Meera Nair Harhay, MD, MSCE, is an Assistant Professor of Medicine at Drexel University; Michael Harhay, PhD, MPH, is an Instructor of Biostatistics, Epidemiology and Informatics at the University of Pennsylvania.

The evidence on the positive effects of Medicaid expansion on coverage, access, utilization, and financial security is substantial and growing. A new study by Meera Harhay, her spouse and LDI Senior Fellow Michael Harhay, and colleagues suggests yet another benefit: Medicaid expansion helped low-income and minority patients with chronic kidney disease (CKD) gain access to the kidney transplant waiting list.

For those of us without a clinical background, a few clinical details are in order. Patients with kidney failure require dialysis or a kidney transplant to stay alive. Compared to transplant, dialysis care is a more costly treatment with lower quality of life. However, because of long waiting times and delayed transplant referrals, most transplant recipients have to spend some time waiting on dialysis before transplant, though the less time, the better, for transplant outcomes. To minimize waiting time on dialysis, CKD patients can be preemptively placed on the transplant waiting list (i.e., placed on the list before starting dialysis), thereby accruing valuable “extra” waiting time. However, as Harhay et al. note, access to the transplant waiting list is generally contingent on having insurance coverage, leading to substantial socioeconomic and racial disparities in who receives this additional waiting time.

That’s where Medicaid expansion under the Affordable Care Act comes in. In January 2014, 24 states (and DC) expanded Medicaid to adults at or below 138% of the federal poverty level, leading to substantial gains in coverage. Did these gains address known socioeconomic and racial/ethnic disparities in preemptive wait-listing? Using the United Network of Organ Sharing database, Harhay, Harhay, et al. conducted a retrospective observational study of nearly 51,000 adults preemptively listed for kidney transplantation three years before and three years after Medicaid expansion. They compared the proportion of preemptive listings with Medicaid coverage in the 24 states that had fully expanded Medicaid with the 19 that had not (excluding 7 states that expanded after January 2014).

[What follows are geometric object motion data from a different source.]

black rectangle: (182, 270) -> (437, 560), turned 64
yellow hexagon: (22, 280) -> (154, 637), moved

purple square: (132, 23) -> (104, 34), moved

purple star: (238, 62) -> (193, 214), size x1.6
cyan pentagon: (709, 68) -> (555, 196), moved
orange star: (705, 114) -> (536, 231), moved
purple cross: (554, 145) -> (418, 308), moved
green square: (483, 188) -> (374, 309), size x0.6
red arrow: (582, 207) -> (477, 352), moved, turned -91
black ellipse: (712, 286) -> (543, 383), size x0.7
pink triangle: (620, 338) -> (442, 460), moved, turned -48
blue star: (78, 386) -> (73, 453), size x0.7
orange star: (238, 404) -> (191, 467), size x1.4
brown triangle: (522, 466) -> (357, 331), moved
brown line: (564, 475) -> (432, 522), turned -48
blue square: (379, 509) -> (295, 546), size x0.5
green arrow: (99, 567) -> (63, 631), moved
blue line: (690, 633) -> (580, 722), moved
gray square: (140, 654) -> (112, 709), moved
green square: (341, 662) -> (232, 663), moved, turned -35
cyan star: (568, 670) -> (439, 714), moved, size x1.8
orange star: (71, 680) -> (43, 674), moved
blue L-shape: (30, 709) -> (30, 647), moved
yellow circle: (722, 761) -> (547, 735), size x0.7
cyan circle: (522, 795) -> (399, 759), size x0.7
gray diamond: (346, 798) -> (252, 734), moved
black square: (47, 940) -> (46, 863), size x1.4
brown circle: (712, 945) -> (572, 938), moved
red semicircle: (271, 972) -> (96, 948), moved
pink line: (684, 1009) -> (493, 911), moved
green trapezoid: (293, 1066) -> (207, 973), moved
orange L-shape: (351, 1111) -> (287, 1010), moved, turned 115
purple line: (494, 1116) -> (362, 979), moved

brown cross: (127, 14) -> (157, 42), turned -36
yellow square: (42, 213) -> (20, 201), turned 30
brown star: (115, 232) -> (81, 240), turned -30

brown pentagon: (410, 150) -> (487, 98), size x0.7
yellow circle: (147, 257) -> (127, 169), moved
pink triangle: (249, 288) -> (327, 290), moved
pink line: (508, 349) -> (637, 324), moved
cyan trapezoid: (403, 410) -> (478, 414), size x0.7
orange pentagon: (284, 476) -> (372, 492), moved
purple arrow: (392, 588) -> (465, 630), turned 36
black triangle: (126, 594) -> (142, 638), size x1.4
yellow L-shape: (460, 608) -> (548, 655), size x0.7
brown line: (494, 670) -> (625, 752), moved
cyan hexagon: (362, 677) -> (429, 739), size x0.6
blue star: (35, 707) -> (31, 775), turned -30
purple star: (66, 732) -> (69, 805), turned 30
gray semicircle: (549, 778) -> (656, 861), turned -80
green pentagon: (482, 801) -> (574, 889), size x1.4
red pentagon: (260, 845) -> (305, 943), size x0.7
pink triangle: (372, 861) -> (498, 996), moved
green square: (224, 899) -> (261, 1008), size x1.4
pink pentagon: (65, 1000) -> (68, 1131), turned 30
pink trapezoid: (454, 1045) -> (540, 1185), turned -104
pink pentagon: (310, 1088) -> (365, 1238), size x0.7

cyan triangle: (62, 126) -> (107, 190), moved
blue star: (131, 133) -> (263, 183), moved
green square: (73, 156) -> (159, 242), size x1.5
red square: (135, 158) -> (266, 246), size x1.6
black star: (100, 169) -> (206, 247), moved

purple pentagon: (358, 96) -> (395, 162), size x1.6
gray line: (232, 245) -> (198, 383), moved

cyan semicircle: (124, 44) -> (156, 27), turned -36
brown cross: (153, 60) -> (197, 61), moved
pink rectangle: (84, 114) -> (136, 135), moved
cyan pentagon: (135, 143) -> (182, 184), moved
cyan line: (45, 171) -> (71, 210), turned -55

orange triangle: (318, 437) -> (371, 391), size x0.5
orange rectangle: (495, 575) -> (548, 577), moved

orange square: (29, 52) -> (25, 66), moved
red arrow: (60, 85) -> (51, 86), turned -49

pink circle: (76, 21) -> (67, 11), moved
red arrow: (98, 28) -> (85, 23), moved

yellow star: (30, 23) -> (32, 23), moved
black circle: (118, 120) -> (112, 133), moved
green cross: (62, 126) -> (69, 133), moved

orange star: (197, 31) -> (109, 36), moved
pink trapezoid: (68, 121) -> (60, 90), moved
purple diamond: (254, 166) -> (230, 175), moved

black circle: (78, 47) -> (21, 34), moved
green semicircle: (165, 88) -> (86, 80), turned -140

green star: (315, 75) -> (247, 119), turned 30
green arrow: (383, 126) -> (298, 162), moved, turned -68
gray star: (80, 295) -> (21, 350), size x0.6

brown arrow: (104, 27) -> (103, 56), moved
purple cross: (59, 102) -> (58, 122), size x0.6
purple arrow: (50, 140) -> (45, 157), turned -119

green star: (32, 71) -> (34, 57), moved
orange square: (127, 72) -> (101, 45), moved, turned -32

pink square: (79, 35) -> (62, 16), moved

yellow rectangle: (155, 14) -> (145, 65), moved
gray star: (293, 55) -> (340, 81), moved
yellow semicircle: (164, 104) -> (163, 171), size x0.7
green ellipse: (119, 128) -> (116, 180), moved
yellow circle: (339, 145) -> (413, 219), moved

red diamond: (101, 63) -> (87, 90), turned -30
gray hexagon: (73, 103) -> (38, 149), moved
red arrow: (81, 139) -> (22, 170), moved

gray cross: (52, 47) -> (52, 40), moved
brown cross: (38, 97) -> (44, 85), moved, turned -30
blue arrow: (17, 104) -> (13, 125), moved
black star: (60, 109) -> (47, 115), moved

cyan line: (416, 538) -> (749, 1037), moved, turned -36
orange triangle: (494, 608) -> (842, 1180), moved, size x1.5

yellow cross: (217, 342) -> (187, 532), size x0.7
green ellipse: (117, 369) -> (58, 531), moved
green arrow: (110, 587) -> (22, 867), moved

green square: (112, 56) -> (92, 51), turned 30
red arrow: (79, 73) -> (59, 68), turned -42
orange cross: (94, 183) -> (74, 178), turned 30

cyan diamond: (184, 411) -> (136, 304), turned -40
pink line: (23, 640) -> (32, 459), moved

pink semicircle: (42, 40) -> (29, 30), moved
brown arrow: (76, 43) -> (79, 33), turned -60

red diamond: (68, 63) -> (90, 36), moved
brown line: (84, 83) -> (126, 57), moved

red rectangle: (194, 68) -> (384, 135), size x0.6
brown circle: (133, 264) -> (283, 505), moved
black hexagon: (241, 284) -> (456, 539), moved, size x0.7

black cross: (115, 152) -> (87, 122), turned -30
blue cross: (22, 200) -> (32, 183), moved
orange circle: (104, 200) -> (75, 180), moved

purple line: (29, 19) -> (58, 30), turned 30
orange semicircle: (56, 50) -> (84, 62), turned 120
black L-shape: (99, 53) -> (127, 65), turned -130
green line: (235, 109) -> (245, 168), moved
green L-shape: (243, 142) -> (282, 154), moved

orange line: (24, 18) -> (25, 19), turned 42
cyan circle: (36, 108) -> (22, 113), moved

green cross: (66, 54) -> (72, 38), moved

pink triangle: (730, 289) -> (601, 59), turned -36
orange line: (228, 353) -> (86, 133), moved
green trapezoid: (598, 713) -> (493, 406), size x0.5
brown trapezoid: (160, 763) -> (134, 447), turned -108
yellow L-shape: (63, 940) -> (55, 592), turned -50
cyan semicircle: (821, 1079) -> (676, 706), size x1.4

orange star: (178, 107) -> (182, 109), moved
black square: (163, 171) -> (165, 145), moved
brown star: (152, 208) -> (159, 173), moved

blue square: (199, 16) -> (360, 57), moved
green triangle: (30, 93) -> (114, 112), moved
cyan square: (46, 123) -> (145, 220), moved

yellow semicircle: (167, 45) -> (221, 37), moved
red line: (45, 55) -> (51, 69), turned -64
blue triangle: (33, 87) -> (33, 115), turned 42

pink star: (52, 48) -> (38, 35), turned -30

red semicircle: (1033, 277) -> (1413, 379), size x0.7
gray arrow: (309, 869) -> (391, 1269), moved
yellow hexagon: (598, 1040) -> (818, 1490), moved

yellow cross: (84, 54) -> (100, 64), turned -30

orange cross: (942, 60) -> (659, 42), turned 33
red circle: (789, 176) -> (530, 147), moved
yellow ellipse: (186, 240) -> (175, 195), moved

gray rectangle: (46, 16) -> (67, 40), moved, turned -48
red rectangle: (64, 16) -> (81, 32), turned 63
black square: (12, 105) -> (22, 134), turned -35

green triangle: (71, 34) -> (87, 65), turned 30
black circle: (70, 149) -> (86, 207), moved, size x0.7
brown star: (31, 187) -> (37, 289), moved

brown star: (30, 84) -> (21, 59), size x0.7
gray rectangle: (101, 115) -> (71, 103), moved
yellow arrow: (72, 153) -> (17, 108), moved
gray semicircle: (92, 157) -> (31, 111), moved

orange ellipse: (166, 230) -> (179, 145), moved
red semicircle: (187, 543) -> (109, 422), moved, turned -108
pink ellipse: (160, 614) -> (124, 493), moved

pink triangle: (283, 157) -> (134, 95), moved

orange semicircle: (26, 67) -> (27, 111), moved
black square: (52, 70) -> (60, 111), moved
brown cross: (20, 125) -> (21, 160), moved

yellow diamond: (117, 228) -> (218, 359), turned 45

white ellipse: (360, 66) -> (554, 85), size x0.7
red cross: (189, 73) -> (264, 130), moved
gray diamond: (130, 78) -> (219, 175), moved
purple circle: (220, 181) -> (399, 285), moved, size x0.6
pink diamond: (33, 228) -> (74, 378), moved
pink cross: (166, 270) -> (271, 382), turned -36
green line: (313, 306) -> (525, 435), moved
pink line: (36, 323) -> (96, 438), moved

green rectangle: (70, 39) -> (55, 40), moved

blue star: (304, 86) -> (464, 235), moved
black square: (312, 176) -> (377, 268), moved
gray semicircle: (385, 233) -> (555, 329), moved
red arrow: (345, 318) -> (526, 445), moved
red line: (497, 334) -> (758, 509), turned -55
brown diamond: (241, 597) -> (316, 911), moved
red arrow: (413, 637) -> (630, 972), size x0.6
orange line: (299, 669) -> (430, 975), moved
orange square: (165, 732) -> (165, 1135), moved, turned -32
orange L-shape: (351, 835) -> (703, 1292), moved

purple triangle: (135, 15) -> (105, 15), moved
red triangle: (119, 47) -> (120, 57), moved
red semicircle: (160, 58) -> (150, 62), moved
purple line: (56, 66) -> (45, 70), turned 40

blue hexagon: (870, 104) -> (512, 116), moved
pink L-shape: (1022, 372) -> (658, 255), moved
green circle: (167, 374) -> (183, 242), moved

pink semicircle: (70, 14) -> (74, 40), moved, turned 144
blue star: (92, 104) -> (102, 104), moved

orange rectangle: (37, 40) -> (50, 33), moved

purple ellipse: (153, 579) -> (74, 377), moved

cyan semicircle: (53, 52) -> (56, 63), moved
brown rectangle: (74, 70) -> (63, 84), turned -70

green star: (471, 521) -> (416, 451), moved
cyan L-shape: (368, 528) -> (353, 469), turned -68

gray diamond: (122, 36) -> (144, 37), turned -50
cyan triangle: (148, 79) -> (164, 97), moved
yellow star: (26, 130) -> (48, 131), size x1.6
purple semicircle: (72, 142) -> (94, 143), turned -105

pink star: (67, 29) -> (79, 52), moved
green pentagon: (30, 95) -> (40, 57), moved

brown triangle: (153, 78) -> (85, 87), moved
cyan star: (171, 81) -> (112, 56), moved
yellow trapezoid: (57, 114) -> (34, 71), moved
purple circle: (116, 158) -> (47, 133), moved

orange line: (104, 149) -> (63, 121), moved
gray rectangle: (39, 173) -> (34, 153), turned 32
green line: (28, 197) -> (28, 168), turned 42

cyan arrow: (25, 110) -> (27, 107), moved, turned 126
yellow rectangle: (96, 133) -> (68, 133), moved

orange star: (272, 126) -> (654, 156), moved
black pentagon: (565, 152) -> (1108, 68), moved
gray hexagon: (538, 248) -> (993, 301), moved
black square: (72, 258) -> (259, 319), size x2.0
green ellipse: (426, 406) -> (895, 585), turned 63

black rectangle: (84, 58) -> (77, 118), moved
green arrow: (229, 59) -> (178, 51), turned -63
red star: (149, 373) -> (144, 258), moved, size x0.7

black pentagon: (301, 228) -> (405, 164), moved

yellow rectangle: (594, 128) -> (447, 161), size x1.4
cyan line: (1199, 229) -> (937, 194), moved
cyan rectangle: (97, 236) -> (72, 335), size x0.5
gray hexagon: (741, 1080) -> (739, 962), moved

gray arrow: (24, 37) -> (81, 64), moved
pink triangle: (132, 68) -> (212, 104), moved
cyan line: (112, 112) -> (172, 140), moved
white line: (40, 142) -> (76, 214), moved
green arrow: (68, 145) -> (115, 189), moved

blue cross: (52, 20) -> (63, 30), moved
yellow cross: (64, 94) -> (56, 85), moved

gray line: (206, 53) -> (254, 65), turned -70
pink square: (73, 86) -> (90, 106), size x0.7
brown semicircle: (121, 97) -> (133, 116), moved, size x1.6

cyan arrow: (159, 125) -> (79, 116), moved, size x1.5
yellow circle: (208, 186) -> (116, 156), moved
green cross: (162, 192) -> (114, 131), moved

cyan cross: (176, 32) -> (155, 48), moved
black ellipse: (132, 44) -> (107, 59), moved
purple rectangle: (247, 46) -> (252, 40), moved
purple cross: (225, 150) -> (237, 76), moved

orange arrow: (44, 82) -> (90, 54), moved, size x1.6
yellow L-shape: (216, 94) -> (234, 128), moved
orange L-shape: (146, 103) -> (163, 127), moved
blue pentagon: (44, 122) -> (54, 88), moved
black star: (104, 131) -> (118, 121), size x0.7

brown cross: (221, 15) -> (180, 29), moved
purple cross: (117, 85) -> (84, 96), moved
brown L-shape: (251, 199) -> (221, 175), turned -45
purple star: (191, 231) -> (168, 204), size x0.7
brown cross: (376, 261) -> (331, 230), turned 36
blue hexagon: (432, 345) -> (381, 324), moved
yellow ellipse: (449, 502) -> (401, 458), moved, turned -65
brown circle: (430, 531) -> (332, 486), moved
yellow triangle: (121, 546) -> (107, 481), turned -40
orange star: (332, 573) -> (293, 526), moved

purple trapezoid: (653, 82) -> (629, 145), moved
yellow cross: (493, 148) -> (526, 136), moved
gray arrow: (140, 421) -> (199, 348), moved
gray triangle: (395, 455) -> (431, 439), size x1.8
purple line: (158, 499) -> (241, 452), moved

The expansion states had a 59% relative increase in Medicaid-covered preemptive listings from the pre-expansion to postexpansion period (from 1,094 to 1,737 listings), compared with an 8.8% relative increase (from 330 to 359 listings) among the nonexpansion states. As shown in Figure 1, the adjusted proportion of listings with Medicaid coverage increased from 7.0% to 10.0% in expansion states, and remained essentially unchanged (decreasing from 4.0% to 3.7%) in nonexpansion states.

Figure 1. Preemptive listings with Medicaid coverage in Medicaid expansion and nonexpansion states

The authors also looked at changes in the racial distribution of Medicaid-covered listings. As shown in Figure 2, there was little change over time in nonexpansion states (in fact, the Hispanic proportion of listings decreased). But expansion states saw larger increases in Medicaid coverage among racial and ethnic minority listings compared to white listings (whites, from 4.3% to 5.7%; blacks, 11.1% to 15.1%; Hispanics, 14.5% to 20.4%; and other race/ethnicities, 7.2% to 12.5%).

Figure 2.  Adjusted proportion of Medicaid-covered preemptive listings by race/ethnicity

The authors make it clear that further studies are needed to determine whether these gains in access to transplant waiting lists translate into better kidney transplant outcomes. Nevertheless, their findings suggest that Medicaid expansion is helping low-income and minority patients get on waiting lists earlier in the disease process.

Add this study to the growing list of reasons to expand Medicaid. For the 17 states that have not yet done so, it is reasonable to ask, “What are you waiting for?”